第33章──それぞれに…Ⅰ
それぞれに…
Ⅰ
「ねぇ、お姉ちゃん…錫さんとお姉ちゃんはやっぱり前世で繋がっていたの?」
「うん、そうだった…。でも、気になりだすと居ても立ってもいられない錫さんが、前世を聞かなかったのには驚きだったわ…」
「私の方が気になるわ。お姉ちゃん、ナイショで教えてくれない?」大鳥葉子は興味深げにねだってみた。
「だめよ、教えてあげない…」大鳥舞子は意地悪っぽくそう言って布団に入った。
「イジワルなんだからぁ~…」笑いながらふくれて葉子も布団に入った。
「ねぇ葉子…ちょっと面白い昔話があるから、子守歌がわりに聞かせてあげるわ」そういうと舞子は空で語り始めた。
《昔むかし…とっても昔──あるところに小さな村がありました。
この村の守り神は山奥にある小さな滝と、その滝を見守る夫婦の老木でした。
いつからか、村はこの地方に棲む恐ろしい化け物にたびたび襲われるようになりました。村人たちは娘たちを生贄にしていましたが、とうとう差し出す娘もいなくなりました。
そんなある日──村に一人の旅人が訪れました。守り神の小さな滝と夫婦の老木は、この旅人を嗾けてまんまと丸め込むと、みごと化け物を退治させたのでした。

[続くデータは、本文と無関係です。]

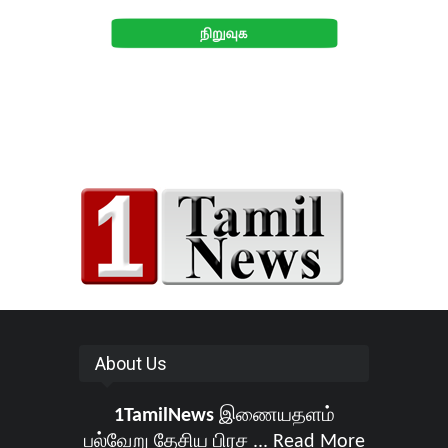
About Us
1TamilNews
இணையதளம்
பல்வேறு தேசிய பிரச ...
Read More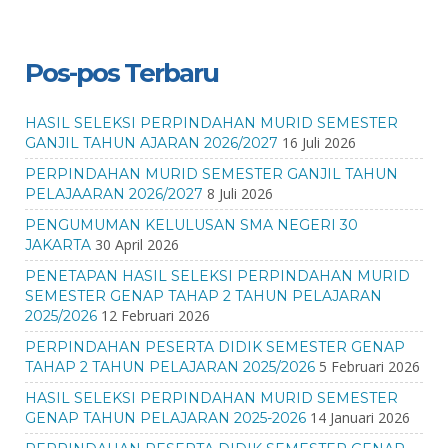
Pos-pos Terbaru
HASIL SELEKSI PERPINDAHAN MURID SEMESTER
16 Juli 2026
GANJIL TAHUN AJARAN 2026/2027
PERPINDAHAN MURID SEMESTER GANJIL TAHUN
8 Juli 2026
PELAJAARAN 2026/2027
PENGUMUMAN KELULUSAN SMA NEGERI 30
30 April 2026
JAKARTA
PENETAPAN HASIL SELEKSI PERPINDAHAN MURID
SEMESTER GENAP TAHAP 2 TAHUN PELAJARAN
12 Februari 2026
2025/2026
PERPINDAHAN PESERTA DIDIK SEMESTER GENAP
5 Februari 2026
TAHAP 2 TAHUN PELAJARAN 2025/2026
HASIL SELEKSI PERPINDAHAN MURID SEMESTER
14 Januari 2026
GENAP TAHUN PELAJARAN 2025-2026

滝は今も村の守り神としてどこかにありますが、夫婦の老木はいつしか朽ちてしまったのでした…。
神様は滝と村をずっと守り続けてきた夫婦の老木に、褒美として一つだけ願いを叶えてやることにしました。
愛し合っていた夫婦の老木は、また生まれ変わっても、どんな形であれ一緒にいたいと言いました。
神様はその望みを叶えてやると約束しました。
そうして夫婦の老木は、人間となって一緒に生まれ変わったのでした…》
「…………。この夫婦の老木って、お姉ちゃんと私…?」
「さぁ、どうでしょうか…」
「なんだかちょっとスッキリしない終わり方だなぁ…」そう呟いていた葉子だったが、暫くすると気持ち良さそうな寝息が聞こえてきた。
「葉子…寝ちゃった…?──寝ちゃったかな…?もう少し続きがあるんだけどね──老木はこんなことも思っていたようよ…」
《叶えてもらえる願い事は一つだけでしたが、夫婦の老木は、心の中でもう一つ願っていたことがありました。「化け物を退治して村を救ってくれたあの旅人とも再び会いたい」──と…。神様は老木のそんなささやかな願いも叶えてやることにしたのでした────おしまい》
──「…どうやらもう一つの望みも叶ったみたい…。再び会えたもの……布羅保志之綿胡っていう旅人さんと…」
その夜──舞子は錫と一緒に大きな化け物を退治する夢をみた。